INTERVIEW - Le Pr René Habert, de l'Inserm, a publié une étude qui démontre, pour la première fois, la nocivité de l'environnement sur l'homme...
Le Pr René Habert, de l’Inserm, a publié une étude qui démontre, pour la première fois, la nocivité de l’environnement sur l’homme.
En quoi votre étude, publiée le 20 septembre dernier, est une première mondiale?
On sait depuis longtemps qu’en intoxiquant des rates ou des souris en gestation par des
phtalates, le fœtus mâle développe une fonction de reproduction qui, à l’âge adulte, est altérée. Nous avons donc voulu savoir ce qu’il en était pour les humains. Nous avons cultivé des testicules auxquels nous avons ajouté une sorte de phtalate largement répandue. Au bout de trois jours de culture, nous avons observé que les testicules avaient perdu 40% de cellules germinales, celles qui deviendront les spermatozoïdes. C’est la première démonstration expérimentale qu’un reprotoxique peut, dans l’espèce humaine, provoquer une altération du développement des fonctions reproductrices.
Que sont les «reprotoxiques»?
Les reprotoxiques sont des substances présentes dans l’environnement, dans l’atmosphère et l’alimentaire, qui altèrent les fonctions de reproduction. Cela comprend les pesticides, les insecticides, les cosmétiques, les parfums, et en particulier les plastiques où sont utilisés des phtalates, ces molécules qui servent à assouplir le plastique. Elles sont également employées dans les cosmétiques pour rendre les pommades souples.
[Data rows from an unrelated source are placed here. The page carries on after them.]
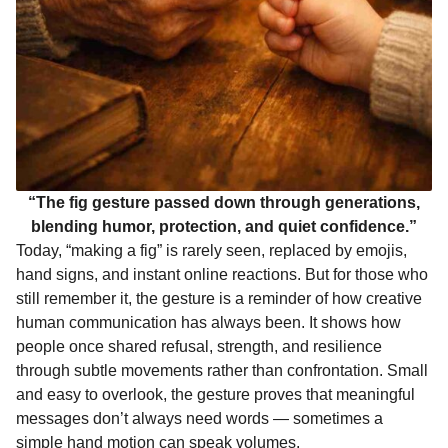
“The fig gesture passed down through generations,
blending humor, protection, and quiet confidence.”
Today, “making a fig” is rarely seen, replaced by emojis,
hand signs, and instant online reactions. But for those who
still remember it, the gesture is a reminder of how creative
human communication has always been. It shows how
people once shared refusal, strength, and resilience
through subtle movements rather than confrontation. Small
and easy to overlook, the gesture proves that meaningful
messages don’t always need words — sometimes a
simple hand motion can speak volumes.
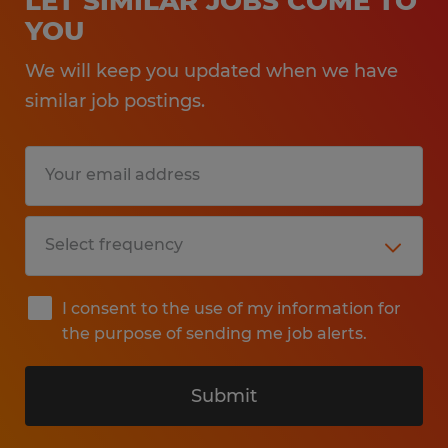
LET SIMILAR JOBS COME TO
YOU
We will keep you updated when we have
similar job postings.
I consent to the use of my information for
the purpose of sending me job alerts.
Submit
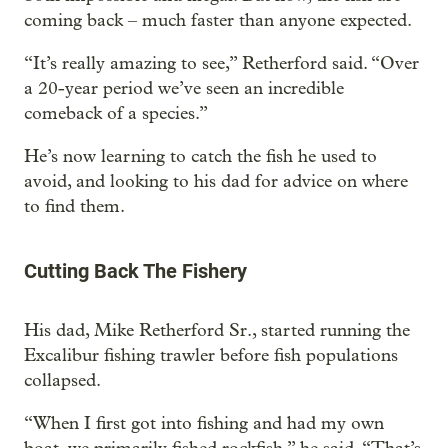
coming back – much faster than anyone expected.
“It’s really amazing to see,” Retherford said. “Over
a 20-year period we’ve seen an incredible
comeback of a species.”
He’s now learning to catch the fish he used to
avoid, and looking to his dad for advice on where
to find them.
Cutting Back The Fishery
His dad, Mike Retherford Sr., started running the
Excalibur fishing trawler before fish populations
collapsed.
“When I first got into fishing and had my own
Selon vos travaux et le documentaire «Mâles en péril» de Sylvie Gilman et Thierry de Lestrade, l’intoxication intervient dès la période fœtale…
Oui, c’est essentiellement pendant les quatre premiers mois de grossesse que le fœtus est le plus sensible aux reprotoxiques. Ce qui n’exclut pas une sensibilité à d’autres moments, comme à l’âge adulte. Des études ont démontré que dans les régions agricoles soumises aux pesticides, les agriculteurs produisent moins de spermatozoïdes.
Les cancers des testicules, premier cancer chez les jeunes hommes âgés entre 15 et 30 ans, sont-ils liés aux phtalates?
On peut estimer qu’ils sont liés à l’ensemble des perturbateurs endocriniens (molécules qui infiltrent notre organisme et lui envoient de mauvais messages, comme les reprotoxiques, ndlr). Il en existe des milliers et sont de plus en plus nombreux.
Cela signifie-t-il que nous devons purifier notre environnement?
Ça signifie qu’il faut être vigilant, qu’il faut rapidement augmenter les consignes données par la
directive Reach, adoptée par l’Union Européenne, qui impose une étude de reprotoxicité avant la mise sur le marché de nouveaux produits. On peut aussi utiliser des substituts aux phtalates, qui sont certes plus chers mais la santé nécessite sans doute qu’on y mette le prix.
En 50 ans, la production de spermatozoïdes a chuté de 50%. Craignez-vous une stérilité générale?
En moyenne, la production diminue de 1,8% par an en France. Actuellement, un homme est considéré fertile lorsqu’il produit entre 20 millions et 250 millions de spermatozoïdes. Or il n’en faut qu’un seul pour féconder un ovule. Mais statistiquement, il y aura de plus en plus de personnes qui auront recours à la procréation médicalement assistée, bien plus que les 15% des couples qui consultent actuellement au moins une fois dans leur vie.